Sunday, February 3, 2008

The Cost of Scholarship to Non-Elite Law Schools

I've been resisting the temptation to get into the discussion lighting up the legal academic blogs these days: responses to Brian Tamanaha's post on why non-elite schools (I'm guessing that's what US News calls the third and fourth tier, though perhaps that includes some schools in US News' top 100) should avoid interdisciplinary studies. Mary's been talking about the value of interdisciplinary work for a long time. There's a ton to be said here and I hope to talk about applied legal history at some point, though that'll have to wait for another visit since my time is drawing to a close. But right now I don't want to get wrapped into a debate over the value of interdisciplinary work.

Tamanaha's debate has crystalized, it seems to me, into a discussion of the cost of faculty who write scholarship, be it traditional or interdisciplinary. Tamanaha's moved in the direction of discussion of costs of faculty another recent post. It's important to ask what causes the high cost of legal education. It's easy to blame the faculty for them. I want to address a piece of the cost, which I have not yet seen anyone else mention.

One way to run a law school is to do away with the writing component of the job and ask faculty to teach more. And that might make a lot of sense for third and fourth tier law schools. (And I suspect that some third and fourth tier schools already have such a model--at least I suspect that some of those schools' faculty routinely teach more than four courses a year, which is the standard load in law schools these days.) You might think of this as the community college model of running a law school--a faculty of talented, smart, dedicated, excellent teachers.
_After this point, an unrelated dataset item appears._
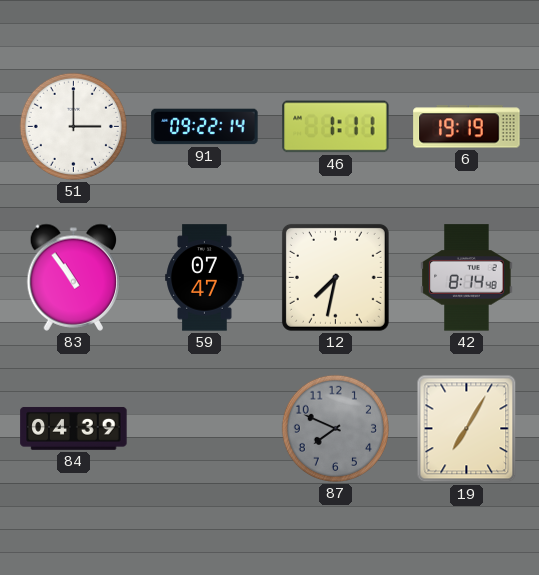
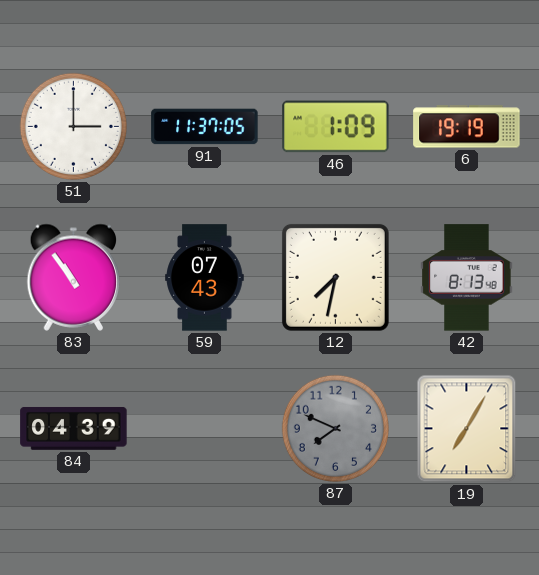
91: 09:22 -> 11:37
46: 1:11 -> 1:09
59: 07:47 -> 07:43
42: 8:14 -> 8:13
How much would eliminating writing as a component of the law school faculty duties save our students? Well, there are a bunch of ways of thinking through this. One way is to ask how much we pay faculty and how much we would save if we eliminated those obligations.
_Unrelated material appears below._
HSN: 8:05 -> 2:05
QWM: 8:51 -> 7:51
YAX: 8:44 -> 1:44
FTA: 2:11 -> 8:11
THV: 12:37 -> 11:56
So, take a hypothetical fourth tier law school with 21 faculty. Each faculty members costs $110,000 per year and teach 12 hours a year. Then increase their teaching load to 18 hours a year (a three-three load.) That increase by 50% in the teaching load would allow us to reduce the faculty to 14, for a savings of $770,000 per year. If all of that savings were passed on to student body of 630, that's a savings of $1222 per student. That is perhaps not the earth-shaking transformation in legal education (or the cost of it) that we might hope for. Yet, this might very well be something some schools want to do and it's a choice some students might opt for as well.
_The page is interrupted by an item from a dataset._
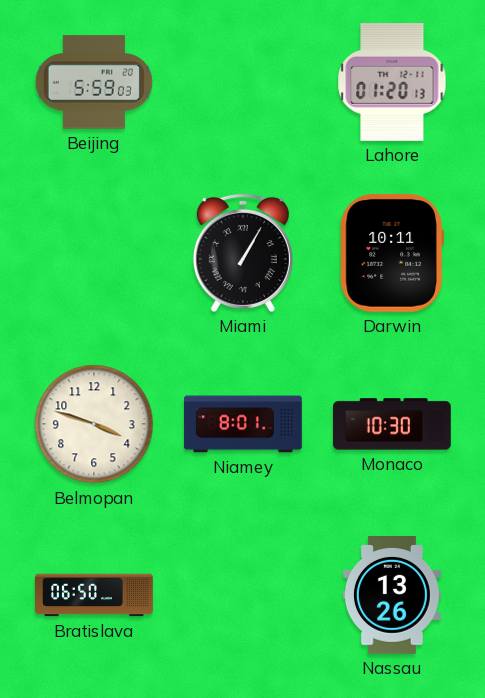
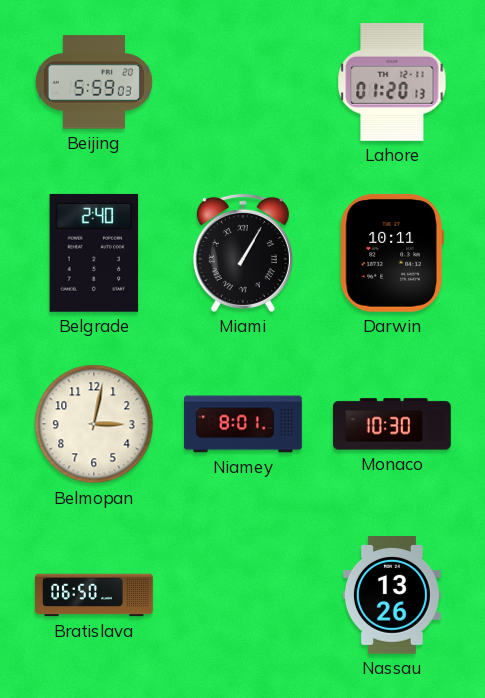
Belgrade: none -> 2:40
Belmopan: 3:48 -> 3:02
There's a lot that can and ought to be said for faculty scholarship; this is just a rough attempt to get a handle on the immediate financial costs to the law school.

Perhaps there is more of it already going on than I'm familiar with--but for the moment let's assume that increases in teaching loads beyond 12 hours/year are rare even at fourth tier schools. Why we're not seeing more of this? It would seem to me that there are sufficient opportunities for fourth tier schools to innovate in this direction, if there is a need for this and if it makes sense. In short, I'm wondering, if dropping scholarship is such a great idea, why hasn't it happened yet? I wouldn't imagine that the ABA's accreditation standards (particularly 402) would prevent this change.